Thesis Abstract:
Comics are a unique and multimodal medium that conveys stories and ideas through sequential imagery often accompanied by text for dialogue and narration. Comics' elaborate visual language exhibits variations from different authors, cultures, periods, technologies, and artistic styles. Consequently, the computational analysis of comic books requires addressing fundamental challenges in computer vision and natural language processing. In this thesis, I aim to enhance neural comic book understanding by making use of comics' unique multimodal nature and processing comics in a character-centric approach. I chose to work on the massive collection of Golden Age of American comics, which is publicly accessible. However, the availability of annotated data is limited. Thus, to achieve my goal, I have adopted a holistic approach composed of four main steps ranging from curating datasets to proposing novel tasks and architectures for comics. The first step involves extracting high-quality text data from speech bubbles and narrative box images using OCR models. I decompose comic pages into their constituent components in the second step through detection, segmentation, and association tasks with a refined Multi-Task Learning (MTL) model. Detection involves identifying panels, speech bubbles, narrative boxes, character faces, and bodies. Segmentation focuses on isolating speech bubbles and panels, while the association task involves linking speech bubbles with character faces and bodies. In the third step, I utilize the paired character faces and bodies obtained from the previous stage to create character instances and, subsequently, reidentify and track these instances across sequential panels. These three steps made locating comic book panels, identifying their components, and transforming character identities into a dialogue-like structure possible. In the final step of my thesis, I propose a multimodal framework by introducing the ComicBERT model, which exploits the abovementioned structure. Cloze-style tasks were used to evaluate ComicBERT's contextual understanding capabilities. Furthermore, I propose a new task called Scene-Cloze. As a result, my approach achieves a new state-of-the-art performance in Text-Cloze and Visual-Cloze tasks with accuracies of 69.5% and 77.1%, respectively, thus getting closer to the human baseline. Overall, the highlights of my contributions are as follows:
1. I curated and shared COMICS Text+ Dataset with over two million transcriptions of textboxes from the golden age of comics. In addition, I open-sourced the text detection and recognition models that are fine-tuned for the task and datasets used in their training.

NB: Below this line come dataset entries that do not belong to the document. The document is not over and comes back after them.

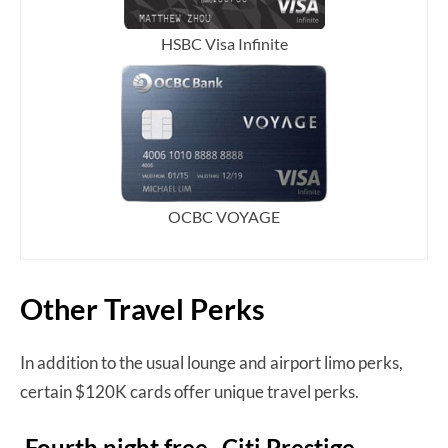
HSBC Visa Infinite
OCBC VOYAGE
Other Travel Perks
In addition to the usual lounge and airport limo perks,
certain $120K cards offer unique travel perks.
Fourth night free- Citi Prestige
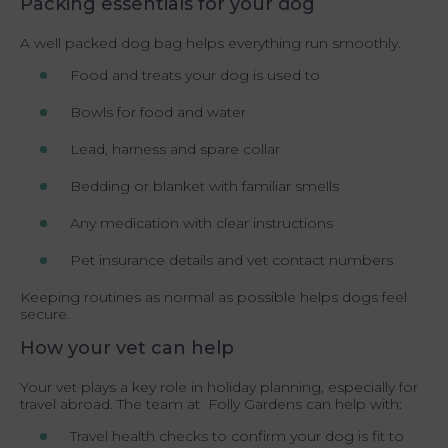
Packing essentials for your dog
A well packed dog bag helps everything run smoothly.
Food and treats your dog is used to
Bowls for food and water
Lead, harness and spare collar
Bedding or blanket with familiar smells
Any medication with clear instructions
Pet insurance details and vet contact numbers
Keeping routines as normal as possible helps dogs feel
secure.
How your vet can help
Your vet plays a key role in holiday planning, especially for
travel abroad. The team at Folly Gardens can help with:
Travel health checks to confirm your dog is fit to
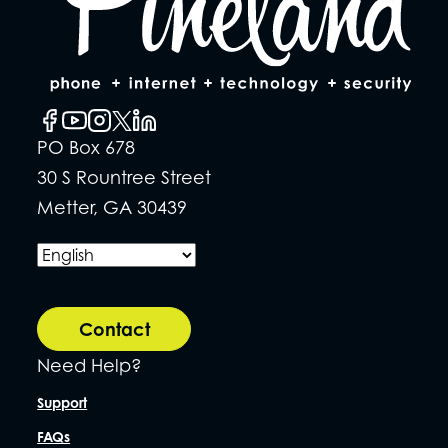
PO Box 678
30 S Rountree Street
Metter, GA 30439
Contact
Need Help?
Support
FAQs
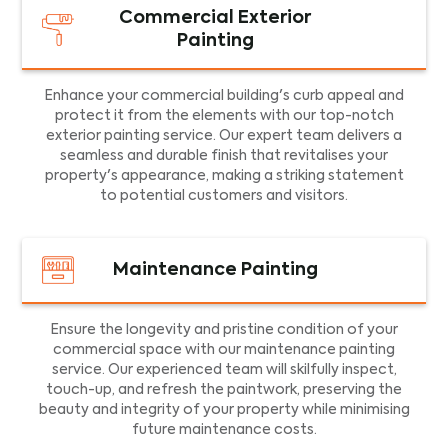
Commercial Exterior
Painting
Enhance your commercial building's curb appeal and
protect it from the elements with our top-notch
exterior painting service. Our expert team delivers a
seamless and durable finish that revitalises your
property's appearance, making a striking statement
to potential customers and visitors.
Maintenance Painting
Ensure the longevity and pristine condition of your
commercial space with our maintenance painting
service. Our experienced team will skilfully inspect,
touch-up, and refresh the paintwork, preserving the
beauty and integrity of your property while minimising
future maintenance costs.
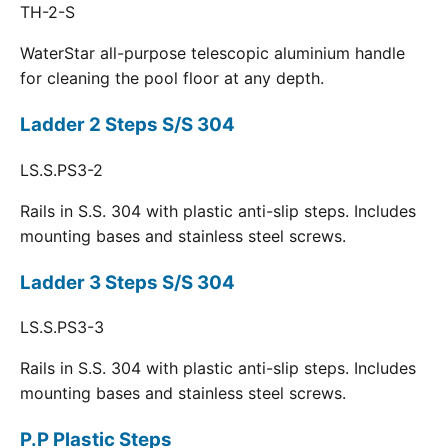
TH-2-S
WaterStar all-purpose telescopic aluminium handle
for cleaning the pool floor at any depth.
Ladder 2 Steps S/S 304
LS.S.PS3-2
Rails in S.S. 304 with plastic anti-slip steps. Includes
mounting bases and stainless steel screws.
Ladder 3 Steps S/S 304
LS.S.PS3-3
Rails in S.S. 304 with plastic anti-slip steps. Includes
mounting bases and stainless steel screws.
P.P Plastic Steps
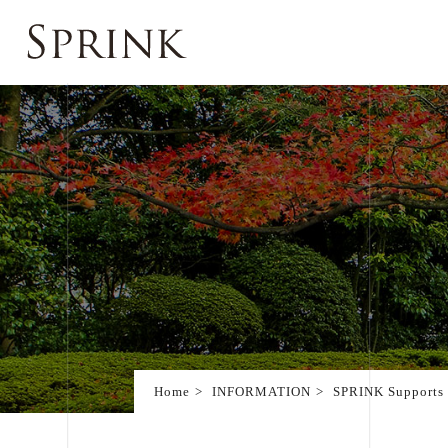
Home
INFORMATION
SPRINK Supports 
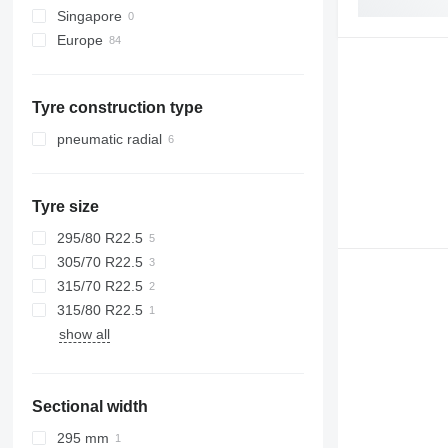
Singapore
X-series
Tourismo
Europe
Z-series
Travego
Estonia
Unimog
Romania
Vario
Tyre construction type
Spain
Vito
Lithuania
pneumatic radial
Poland
Netherlands
Tyre size
Belgium
Portugal
295/80 R22.5
show all
305/70 R22.5
315/70 R22.5
315/80 R22.5
show all
Sectional width
295 mm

2. I refined a MTL framework for detection, segmentation, and association tasks and achieved SOTA results in comic character face and body-to-speech bubble association tasks.

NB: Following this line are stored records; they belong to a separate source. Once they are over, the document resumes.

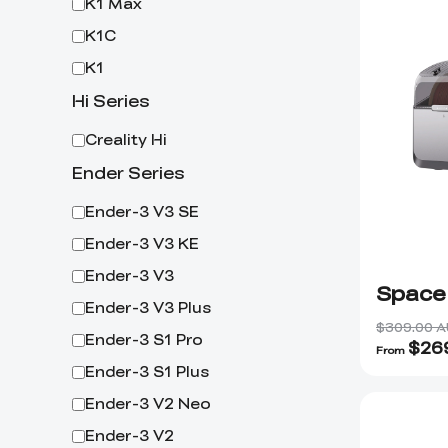
K1 Max
K1C
K1
Hi Series
Creality Hi
Ender Series
Ender-3 V3 SE
Ender-3 V3 KE
Ender-3 V3
Space
Ender-3 V3 Plus
$309.00 
Ender-3 S1 Pro
$
26
From
Ender-3 S1 Plus
Ender-3 V2 Neo
Ender-3 V2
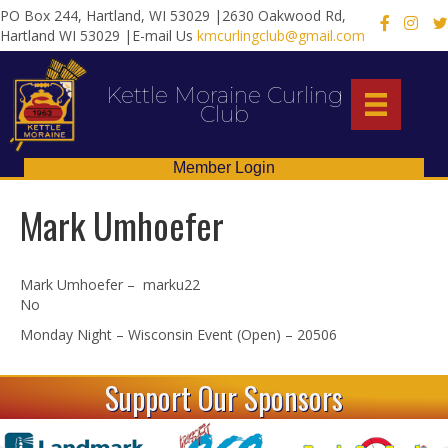
PO Box 244, Hartland, WI 53029 |2630 Oakwood Rd,
X
Hartland WI 53029 |E-mail Us
kmcurlingclub@gmail.com
Kettle Moraine Curling
Club
Member Login
Mark Umhoefer
Mark Umhoefer – marku22
No
Monday Night – Wisconsin Event (Open) – 20506
Support Our Sponsors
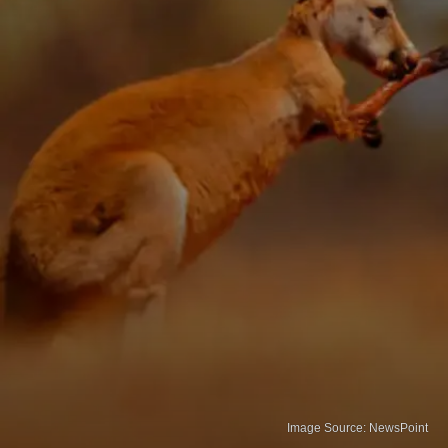
Image Source: NewsPoint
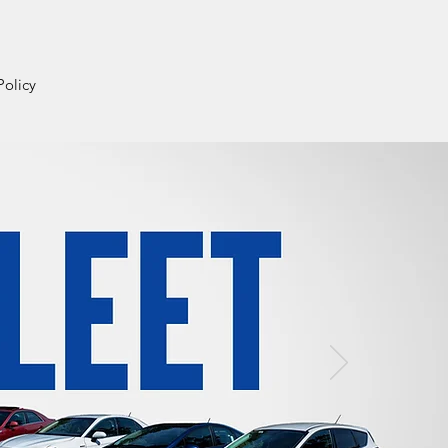
Login
Policy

3. I proposed a novel Identity-Aware Semi-Supervised Learning for Comic Character Re-Identification framework to generate unified and identity-aligned comic character embeddings and identity representations. Furthermore, I generated two new datasets: the Comic Character Instances Dataset, encompassing over a million character instances used in the self-supervision phase, and the Comic Sequence Identity Dataset, containing annotations of identities within sets of four consecutive comic panels used in semi-supervision phase.
4. I introduced the multimodal Comicsformer, a transformer-encoder architecture capable of processing sequential panels and their constituents. It serves as the backbone for the Masked Comic Modeling (MCM) task, a novel self-supervised pre-training strategy for comics, resulting in ComicBERT, a potential foundation model for golden age comics. ComicBERT achieves SOTA performance in cloze-style tasks, particularly in text-cloze and visual-cloze tasks, approaching human-level comprehension.